How was my trip up to New England, you ask? Well, let's time travel back to Friday evening, just after we touched down in Boston.
The trip was for work; all four of us from the Austin office had come up for the company bbq. For Friday night, we had nothing to do so we decided to get adventurous and somewhere in the vast megapolis that is the Boston area.
After numerous wrong turns and run red rights, we finally found ourselves at this little pizza place. I'll be charitable and say that this place had five tables. All of these tables were taken. Most were inside of the restaurant, but a couple were out on the patio of the restaurant. A quartet of older ladies sat at those tables, and it was clear that they were finishing up their meal.

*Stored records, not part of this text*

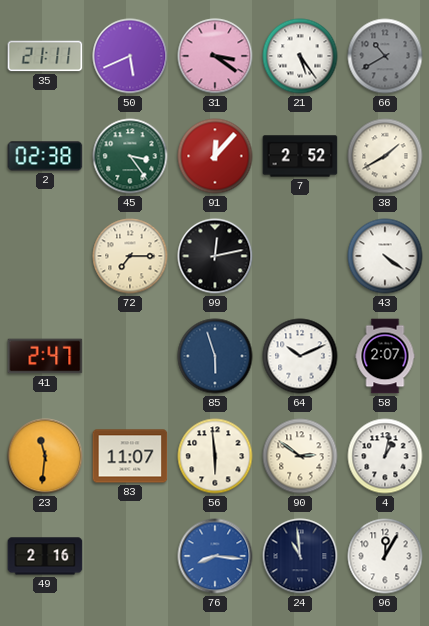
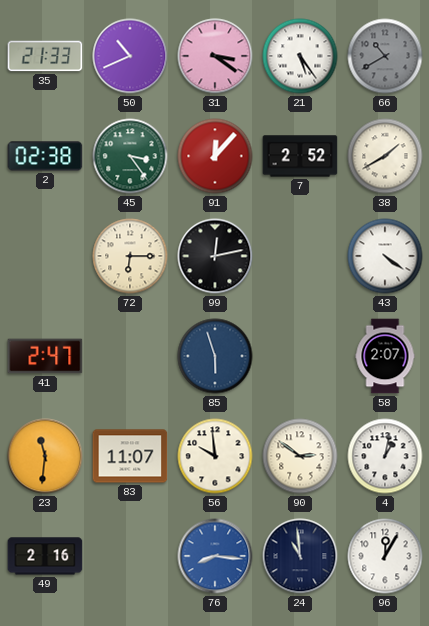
35: 21:11 -> 21:33
50: 5:41 -> 10:41
72: 7:15 -> 6:15
64: 10:11 -> none
56: 5:59 -> 9:59
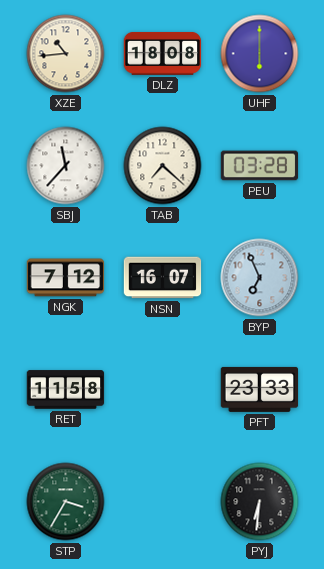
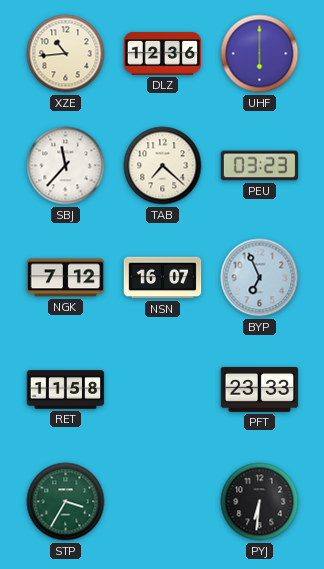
DLZ: 18:08 -> 12:36
PEU: 03:28 -> 03:23
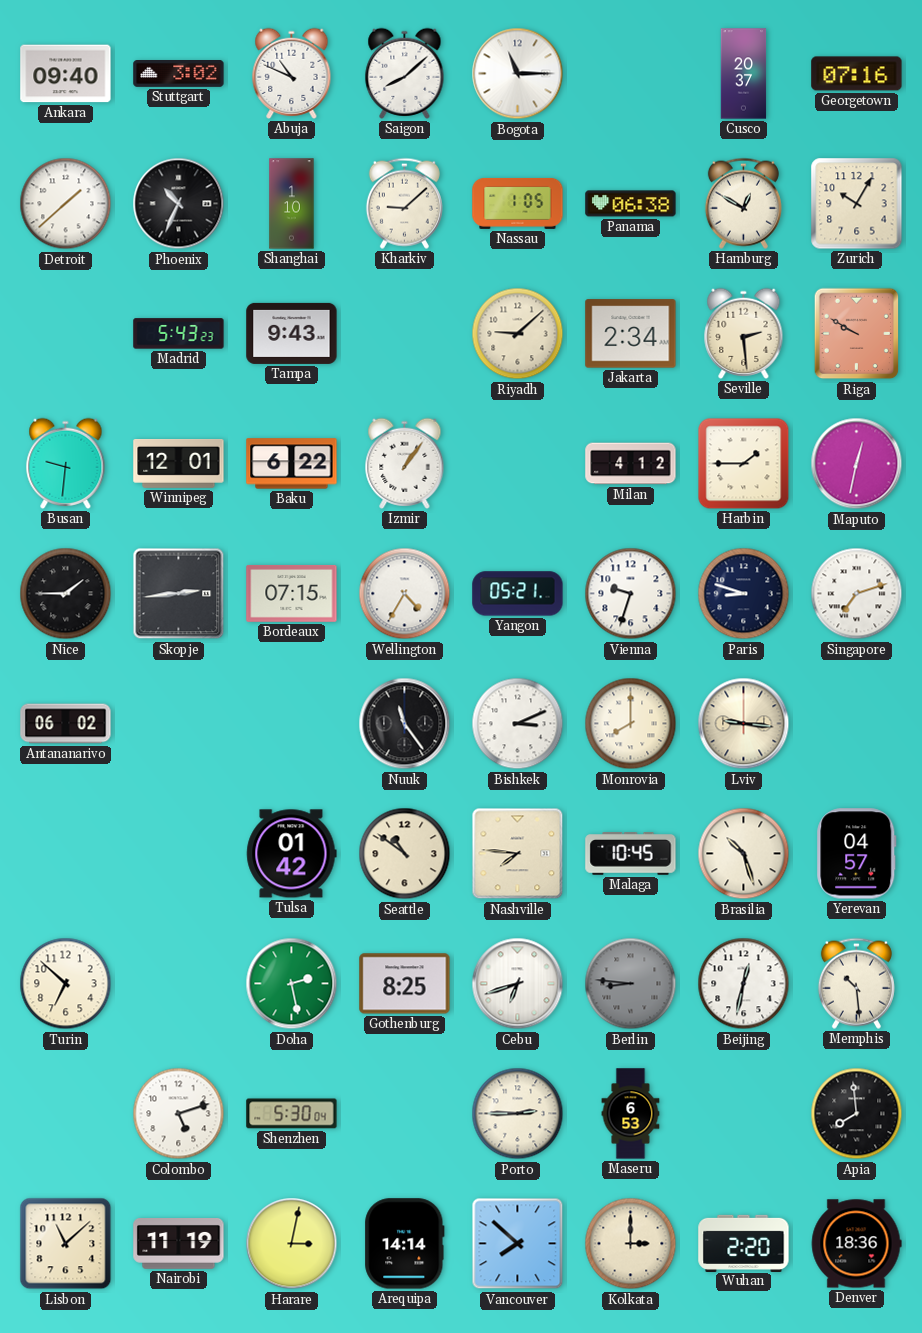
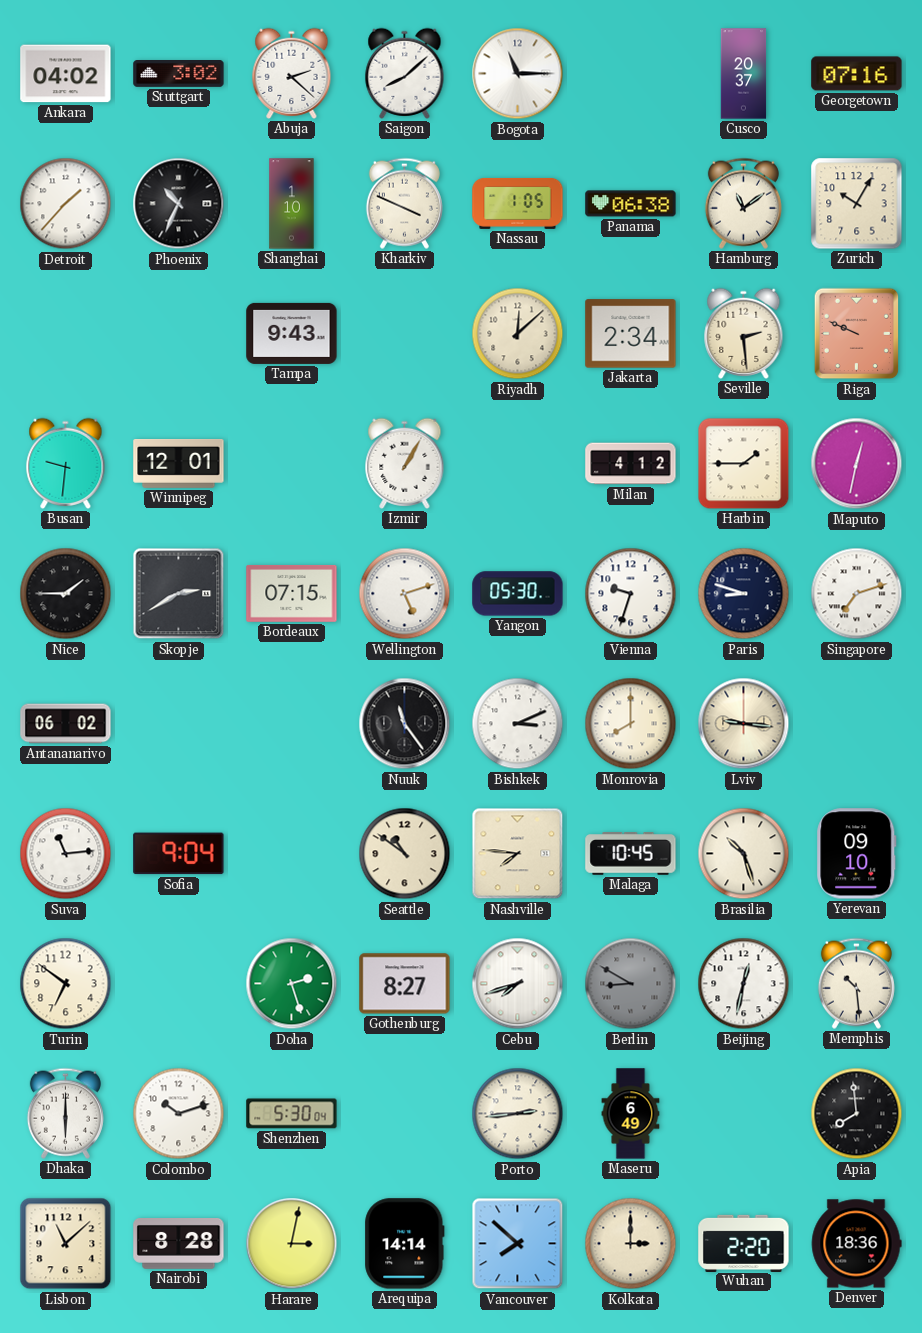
Ankara: 09:40 -> 04:02
Abuja: 10:49 -> 2:22
Detroit: 1:38 -> 1:37
Kharkiv: 9:08 -> 3:49
Hamburg: 12:50 -> 11:09
Madrid: 5:43 -> none
Riyadh: 9:08 -> 12:08
Riga: 9:50 -> 9:49
Baku: 6:22 -> none
Izmir: 1:06 -> 1:05
Skopje: 2:44 -> 2:40
Wellington: 4:35 -> 5:12
Yangon: 05:21 -> 05:30
Suva: none -> 11:14
Sofia: none -> 9:04
Tulsa: 01:42 -> none
Yerevan: 04:57 -> 09:10
Turin: 6:52 -> 6:51
Doha: 2:28 -> 2:27
Gothenburg: 8:25 -> 8:27
Cebu: 6:42 -> 7:42
Berlin: 8:46 -> 8:50
Dhaka: none -> 6:00
Colombo: 5:12 -> 10:12
Porto: 2:45 -> 2:44
Maseru: 6:53 -> 6:49
Nairobi: 11:19 -> 8:28
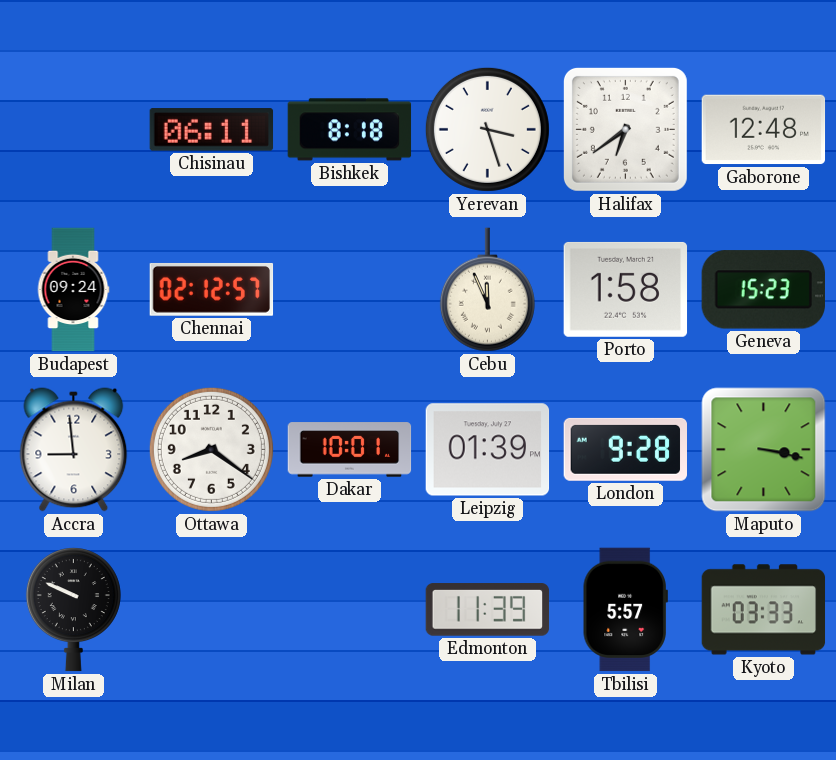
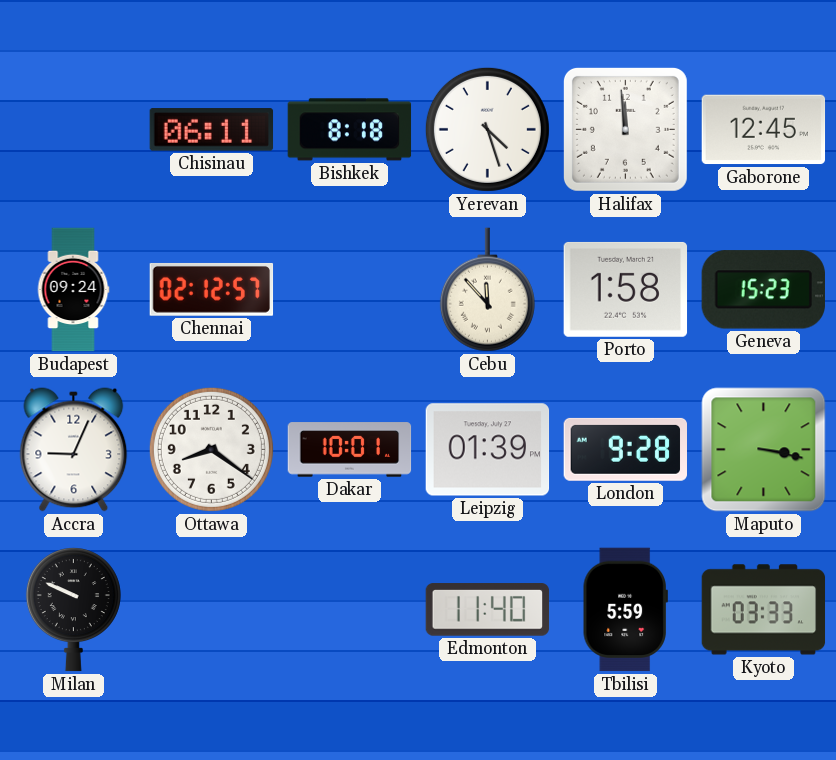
Yerevan: 3:27 -> 4:27
Halifax: 6:39 -> 11:59
Gaborone: 12:48 -> 12:45
Cebu: 11:56 -> 11:53
Accra: 8:59 -> 9:04
Edmonton: 11:39 -> 11:40
Tbilisi: 5:57 -> 5:59
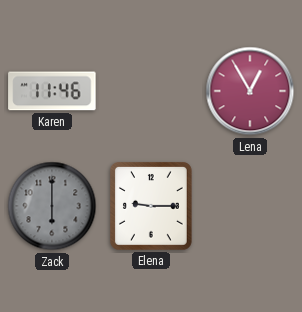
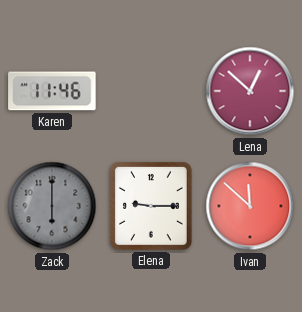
Lena: 12:55 -> 12:52
Ivan: none -> 11:52
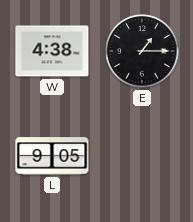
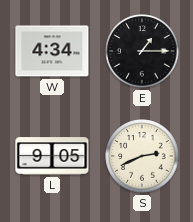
W: 4:38 -> 4:34
S: none -> 2:41
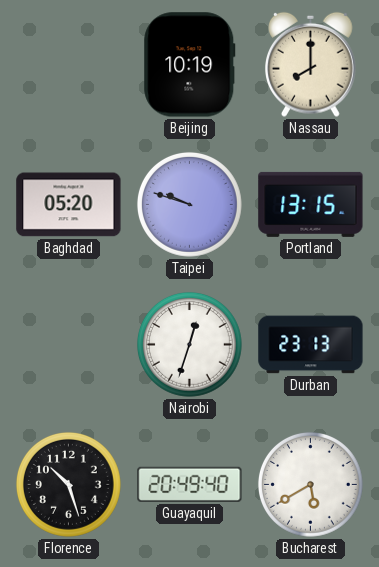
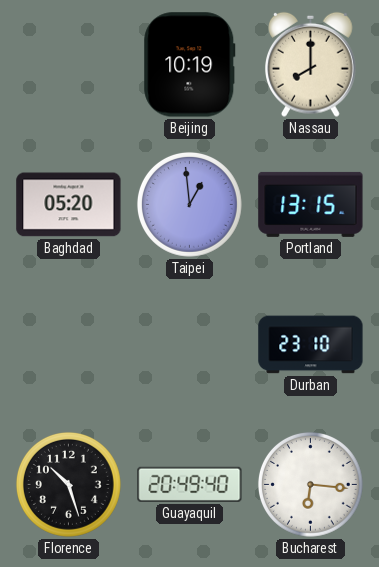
Taipei: 9:48 -> 12:59
Nairobi: 12:33 -> none
Durban: 23:13 -> 23:10
Bucharest: 5:40 -> 6:16
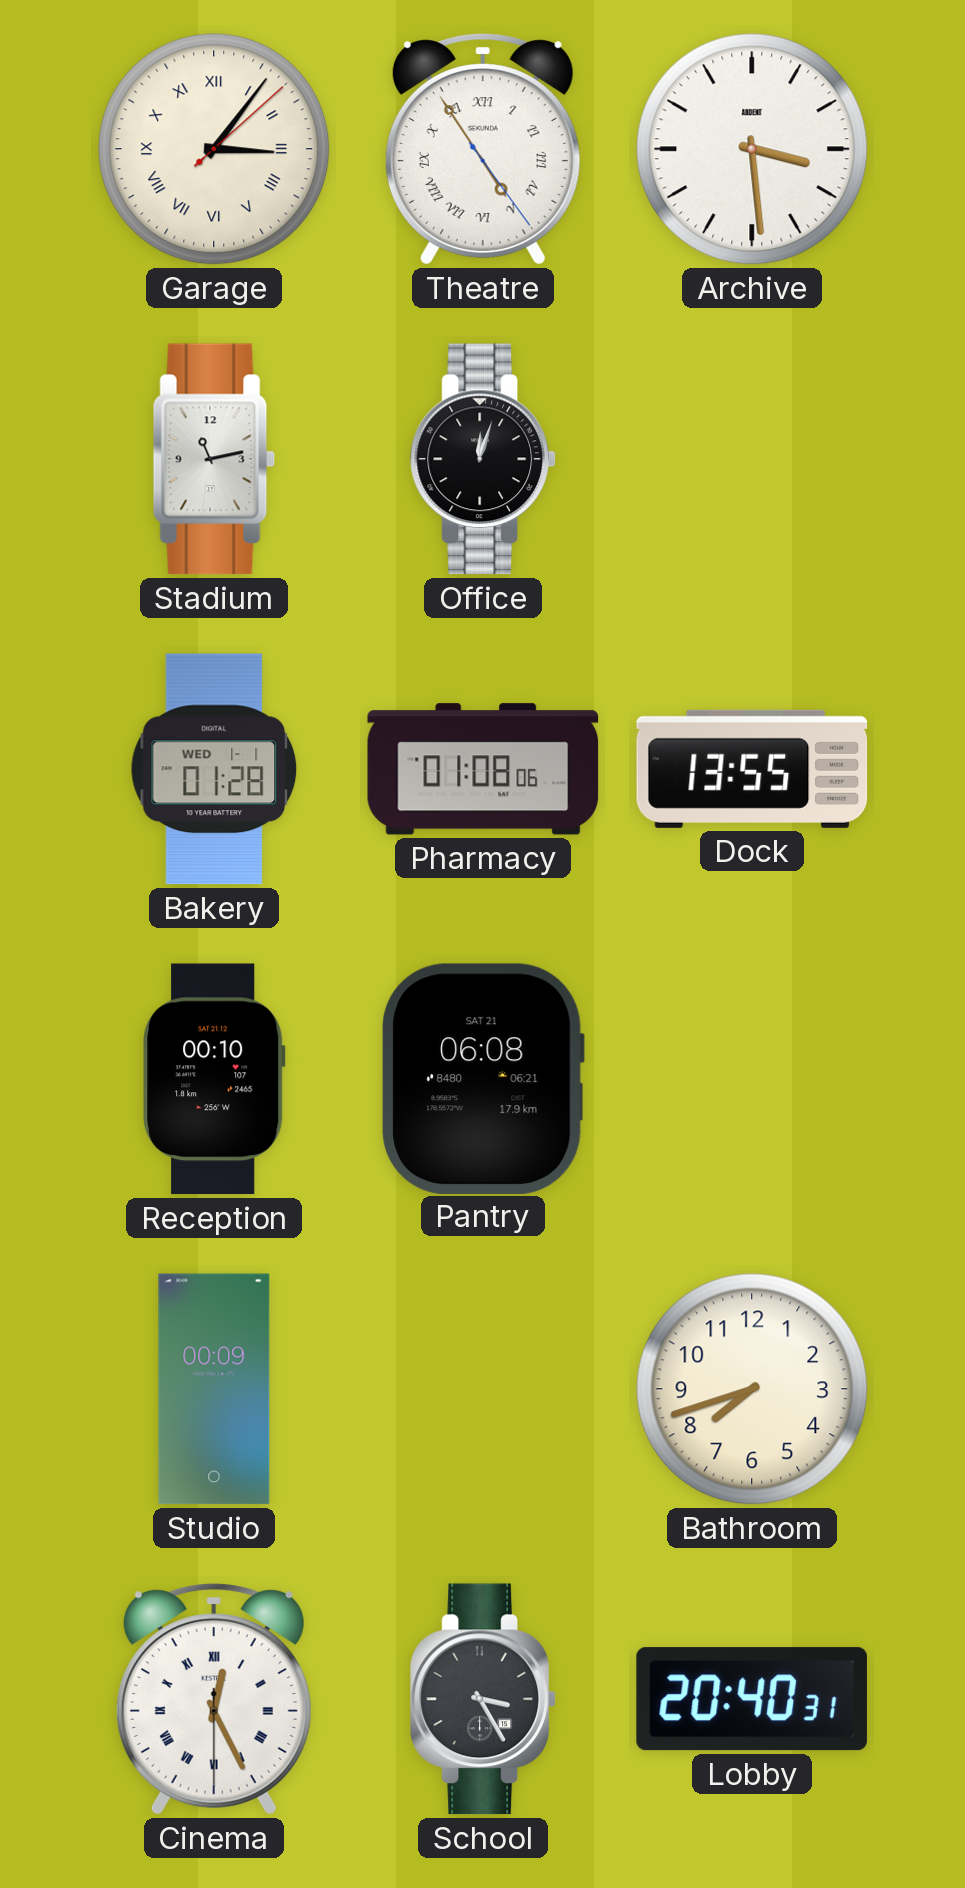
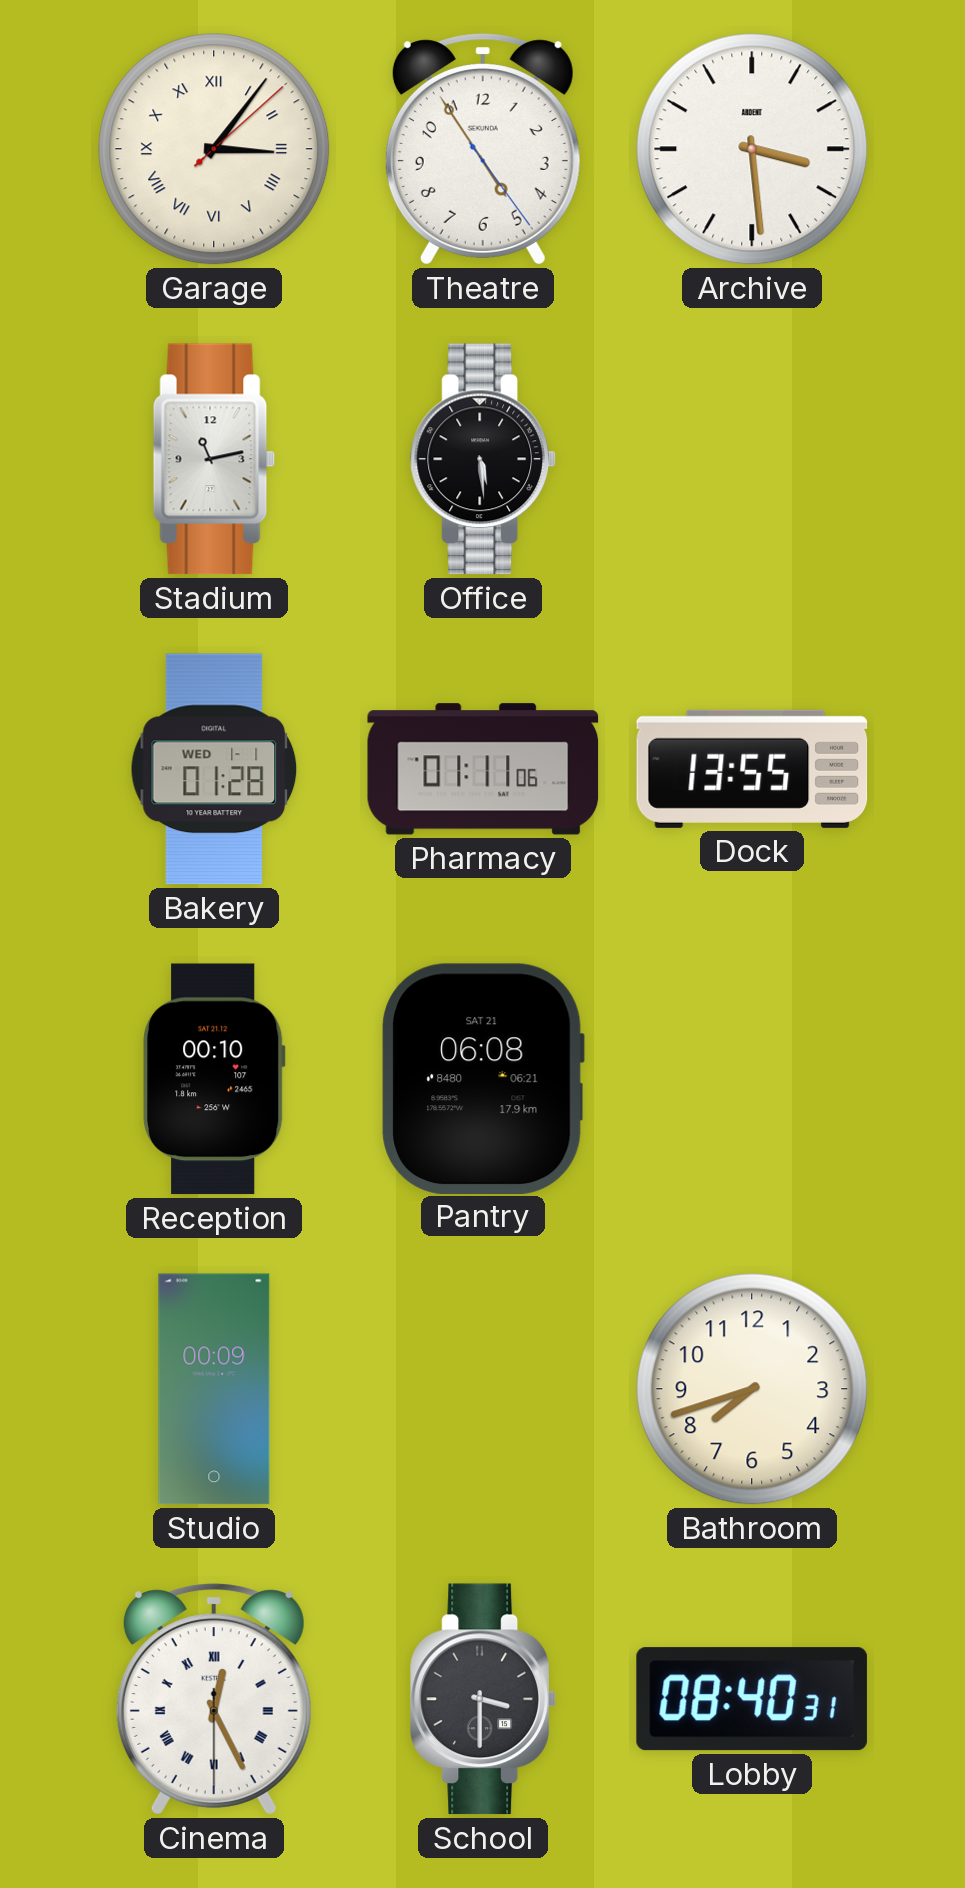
Theatre numerals: Roman -> Arabic
Office: 12:03 -> 5:29
Pharmacy: 01:08 -> 01:11
School: 3:25 -> 3:30
Lobby: 20:40 -> 08:40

We're no dummies; we spotted the telltale signs of a nearly-finished dinner date and we started loitering around the tables. We'd all been traveling for a while now, so we were just standing around, talking and zoning out. In the midst of all of this, one of the older ladies gets up from the table and heads back into the restaurant. Her hands are full with some napkins and whatnot, and like I said, we were all zoning out after the travel, so she had to do a bit of shuffling to open the door.
As soon as she did that, one of the other ladies at her table looks over with absolute venom and shouts, "You don't help a woman open the door? You're clueless, Jack!" Had murder been legal, she would've massacred all of us right there with plastic flatware.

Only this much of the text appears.